#### Work to be completed:
Write out the records beneath this line exactly as they appear, minus any images.

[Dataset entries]
▽

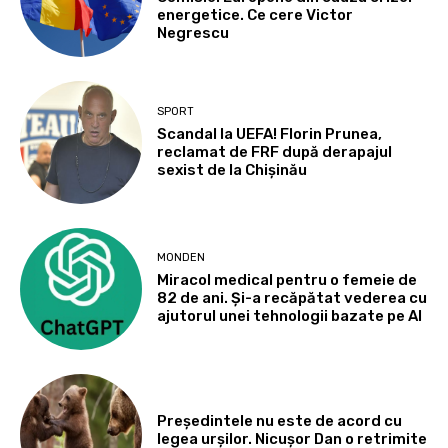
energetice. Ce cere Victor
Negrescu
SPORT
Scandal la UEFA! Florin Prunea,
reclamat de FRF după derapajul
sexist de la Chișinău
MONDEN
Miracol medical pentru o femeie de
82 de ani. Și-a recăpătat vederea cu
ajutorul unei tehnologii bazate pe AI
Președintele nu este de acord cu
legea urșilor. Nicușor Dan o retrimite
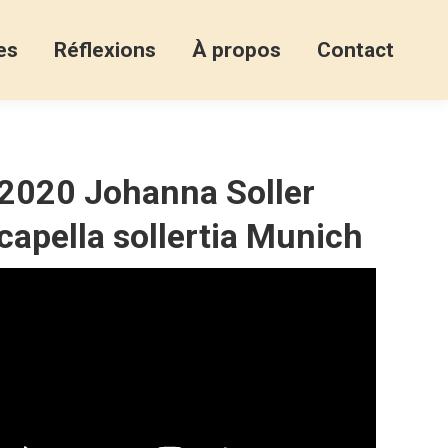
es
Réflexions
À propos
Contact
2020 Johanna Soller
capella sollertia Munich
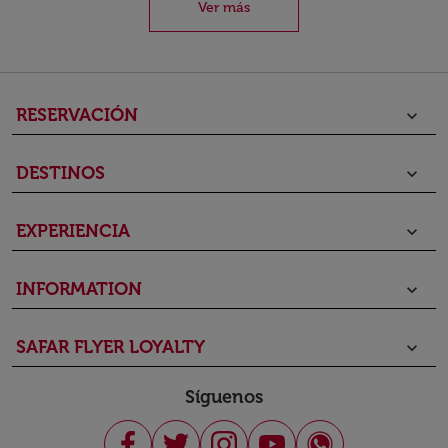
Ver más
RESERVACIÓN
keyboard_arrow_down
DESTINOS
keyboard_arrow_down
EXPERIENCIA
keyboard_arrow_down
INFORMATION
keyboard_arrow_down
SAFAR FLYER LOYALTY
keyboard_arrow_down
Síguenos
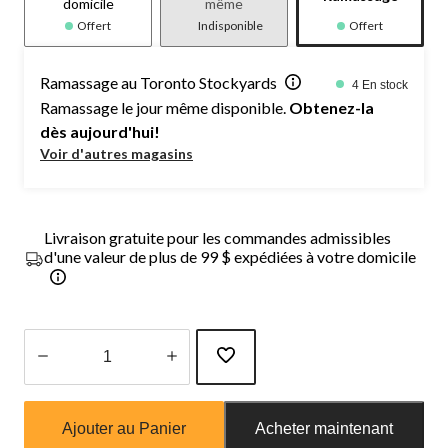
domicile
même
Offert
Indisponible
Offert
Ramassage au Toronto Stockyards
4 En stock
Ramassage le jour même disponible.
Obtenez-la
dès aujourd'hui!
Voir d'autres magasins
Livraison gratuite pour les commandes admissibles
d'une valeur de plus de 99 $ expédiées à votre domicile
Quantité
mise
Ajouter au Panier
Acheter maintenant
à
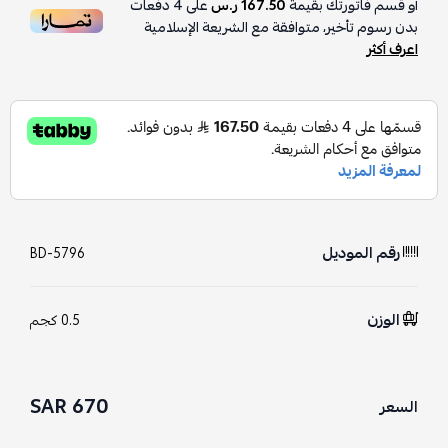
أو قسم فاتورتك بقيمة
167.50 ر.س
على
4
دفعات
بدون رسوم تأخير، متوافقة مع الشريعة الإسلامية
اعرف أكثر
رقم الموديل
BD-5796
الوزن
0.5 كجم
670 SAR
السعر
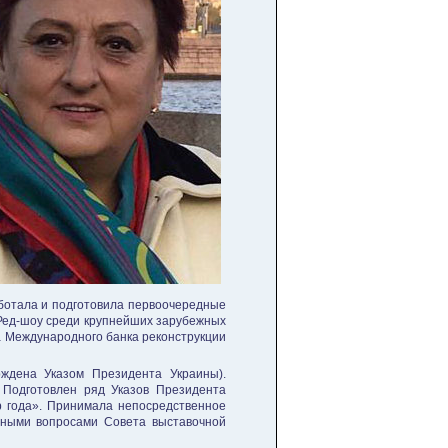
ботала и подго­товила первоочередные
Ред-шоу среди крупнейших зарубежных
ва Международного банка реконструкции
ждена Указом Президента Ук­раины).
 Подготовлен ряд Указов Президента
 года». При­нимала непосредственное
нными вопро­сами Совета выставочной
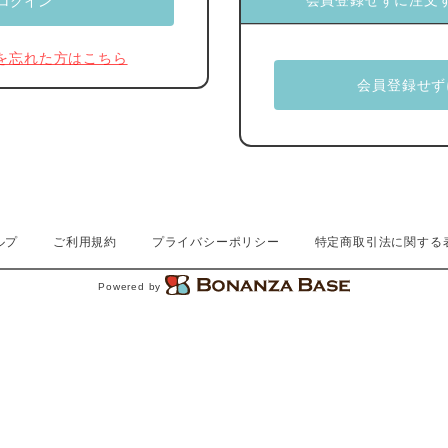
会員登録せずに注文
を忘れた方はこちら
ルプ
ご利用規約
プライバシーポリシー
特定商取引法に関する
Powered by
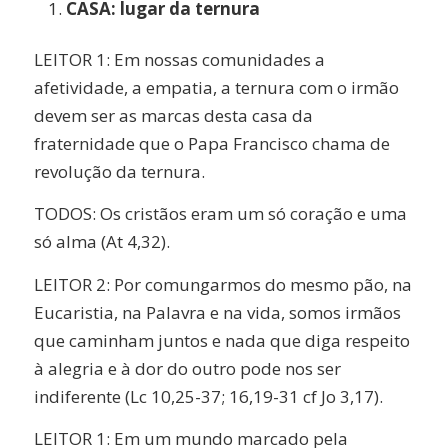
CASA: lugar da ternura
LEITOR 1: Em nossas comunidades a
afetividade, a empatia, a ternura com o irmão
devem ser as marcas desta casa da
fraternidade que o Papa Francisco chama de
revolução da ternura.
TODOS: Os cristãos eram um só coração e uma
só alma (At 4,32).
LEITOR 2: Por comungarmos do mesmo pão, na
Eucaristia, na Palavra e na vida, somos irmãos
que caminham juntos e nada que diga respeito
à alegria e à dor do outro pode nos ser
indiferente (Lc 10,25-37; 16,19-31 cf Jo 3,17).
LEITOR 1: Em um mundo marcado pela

△

#### Solution to the exercise:
energetice. Ce cere Victor
Negrescu
SPORT
Scandal la UEFA! Florin Prunea,
reclamat de FRF după derapajul
sexist de la Chișinău
MONDEN
Miracol medical pentru o femeie de
82 de ani. Și-a recăpătat vederea cu
ajutorul unei tehnologii bazate pe AI
Președintele nu este de acord cu
legea urșilor. Nicușor Dan o retrimite
es
Réflexions
À propos
Contact
2020 Johanna Soller
capella sollertia Munich
Ver más
RESERVACIÓN
keyboard_arrow_down
DESTINOS
keyboard_arrow_down
EXPERIENCIA
keyboard_arrow_down
INFORMATION
keyboard_arrow_down
SAFAR FLYER LOYALTY
keyboard_arrow_down
Síguenos
domicile
même
Offert
Indisponible
Offert
Ramassage au Toronto Stockyards
4 En stock
Ramassage le jour même disponible.
Obtenez-la
dès aujourd'hui!
Voir d'autres magasins
Livraison gratuite pour les commandes admissibles
d'une valeur de plus de 99 $ expédiées à votre domicile
Quantité
mise
Ajouter au Panier
Acheter maintenant
à
أو قسم فاتورتك بقيمة
167.50 ر.س
على
4
دفعات
بدون رسوم تأخير، متوافقة مع الشريعة الإسلامية
اعرف أكثر
رقم الموديل
BD-5796
الوزن
0.5 كجم
670 SAR
السعر
ботала и подго­товила первоочередные
Ред-шоу среди крупнейших зарубежных
ва Международного банка реконструкции
ждена Указом Президента Ук­раины).
 Подготовлен ряд Указов Президента
 года». При­нимала непосредственное
нными вопро­сами Совета выставочной
会員登録せずに注文
を忘れた方はこちら
ルプ
ご利用規約
プライバシーポリシー
特定商取引法に関する
Powered by
CASA: lugar da ternura
LEITOR 1: Em nossas comunidades a
afetividade, a empatia, a ternura com o irmão
devem ser as marcas desta casa da
fraternidade que o Papa Francisco chama de
revolução da ternura.
TODOS: Os cristãos eram um só coração e uma
só alma (At 4,32).
LEITOR 2: Por comungarmos do mesmo pão, na
Eucaristia, na Palavra e na vida, somos irmãos
que caminham juntos e nada que diga respeito
à alegria e à dor do outro pode nos ser
indiferente (Lc 10,25-37; 16,19-31 cf Jo 3,17).
LEITOR 1: Em um mundo marcado pela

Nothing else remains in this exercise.